There are still six millennium problems that have not been solved. Let’s study which one is the problem that Jiang Cheng should choose now.
The fields involved in these mathematical problems are different, and the ideas for solving them are also very different. It is impossible to study these six problems at the same time.
Because the difference of these problems is very big, the way of thinking that each mathematical problem needs is different.
So now Jiang Cheng has to choose a mathematical problem first, and concentrate on researching in one direction, before he can be distracted to consider other difficult problems.

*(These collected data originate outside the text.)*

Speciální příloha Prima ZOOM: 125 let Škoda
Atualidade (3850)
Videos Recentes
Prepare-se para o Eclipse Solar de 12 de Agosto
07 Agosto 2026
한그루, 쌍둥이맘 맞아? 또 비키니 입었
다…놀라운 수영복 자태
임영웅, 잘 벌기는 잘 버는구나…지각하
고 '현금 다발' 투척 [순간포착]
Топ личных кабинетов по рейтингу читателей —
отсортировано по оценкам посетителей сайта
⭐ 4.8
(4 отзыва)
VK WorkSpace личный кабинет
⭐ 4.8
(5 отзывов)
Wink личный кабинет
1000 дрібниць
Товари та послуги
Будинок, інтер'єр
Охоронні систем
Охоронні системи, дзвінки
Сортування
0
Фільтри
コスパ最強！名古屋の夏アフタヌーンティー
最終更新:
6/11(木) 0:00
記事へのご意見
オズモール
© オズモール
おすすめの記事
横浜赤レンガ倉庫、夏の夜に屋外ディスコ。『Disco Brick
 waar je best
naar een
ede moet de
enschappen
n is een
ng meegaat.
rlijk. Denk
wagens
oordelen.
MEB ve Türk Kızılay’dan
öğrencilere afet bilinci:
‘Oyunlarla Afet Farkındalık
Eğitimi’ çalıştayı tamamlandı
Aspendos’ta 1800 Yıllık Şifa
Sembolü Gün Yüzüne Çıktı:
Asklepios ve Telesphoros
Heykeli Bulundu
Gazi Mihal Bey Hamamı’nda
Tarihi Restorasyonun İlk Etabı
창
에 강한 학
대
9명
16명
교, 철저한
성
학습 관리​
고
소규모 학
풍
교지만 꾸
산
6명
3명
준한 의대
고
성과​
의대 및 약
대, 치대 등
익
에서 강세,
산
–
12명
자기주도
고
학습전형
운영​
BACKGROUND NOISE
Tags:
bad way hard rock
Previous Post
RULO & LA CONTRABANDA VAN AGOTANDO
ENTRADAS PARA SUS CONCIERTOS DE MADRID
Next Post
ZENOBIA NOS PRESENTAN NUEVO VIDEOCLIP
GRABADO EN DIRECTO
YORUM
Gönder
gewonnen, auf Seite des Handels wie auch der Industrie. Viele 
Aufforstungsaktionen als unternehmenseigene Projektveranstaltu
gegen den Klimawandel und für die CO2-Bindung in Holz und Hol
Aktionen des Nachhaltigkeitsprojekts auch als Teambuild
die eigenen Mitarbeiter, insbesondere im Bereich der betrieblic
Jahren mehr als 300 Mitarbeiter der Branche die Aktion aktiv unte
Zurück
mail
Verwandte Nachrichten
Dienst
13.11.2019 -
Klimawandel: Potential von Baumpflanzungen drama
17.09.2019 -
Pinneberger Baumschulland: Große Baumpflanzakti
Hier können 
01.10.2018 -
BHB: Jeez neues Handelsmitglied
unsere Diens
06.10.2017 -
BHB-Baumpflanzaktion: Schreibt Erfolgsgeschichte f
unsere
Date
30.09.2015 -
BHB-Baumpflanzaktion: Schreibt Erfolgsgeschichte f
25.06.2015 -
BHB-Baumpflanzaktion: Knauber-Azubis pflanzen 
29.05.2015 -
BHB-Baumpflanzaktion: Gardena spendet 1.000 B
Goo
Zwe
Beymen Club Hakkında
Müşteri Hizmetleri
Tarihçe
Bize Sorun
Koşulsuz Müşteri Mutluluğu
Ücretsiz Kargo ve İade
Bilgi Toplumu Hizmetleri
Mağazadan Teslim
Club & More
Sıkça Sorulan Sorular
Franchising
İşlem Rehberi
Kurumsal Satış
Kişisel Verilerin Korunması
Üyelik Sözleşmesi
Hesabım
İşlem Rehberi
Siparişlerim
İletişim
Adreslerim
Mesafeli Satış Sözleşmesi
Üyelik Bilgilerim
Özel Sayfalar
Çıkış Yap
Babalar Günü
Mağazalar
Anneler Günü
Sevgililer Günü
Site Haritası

It was indeed difficult for Jiang Cheng to choose which math problem to choose. The importance of these problems was almost the same, and they were all difficult problems that could promote the development of mathematics as long as they were solved.
Since they are all of the same importance, Jiang Cheng doesn't know which issue to start with first.
However, this question did not entangle Jiang Cheng for too long, and soon Jiang Cheng had his own choice.
If the importance of these six math problems is about the same, Jiang Cheng decided to choose the most difficult one first.
This choice is quite strange. When faced with this kind of choice, most people will choose the simplest one first.
Doing so can maximize the probability of success, and then slowly increase the difficulty of the challenge.
It's a pity that Jiang Cheng is not an ordinary person, so he will only choose the most difficult one to do first.
Jiang Cheng always likes to solve the most difficult problems first, and such challenges are more exciting to him, which can be regarded as one of his personal preferences
If these six mathematical problems are sorted in terms of difficulty, then the most difficult problem is the Riemann Hypothesis.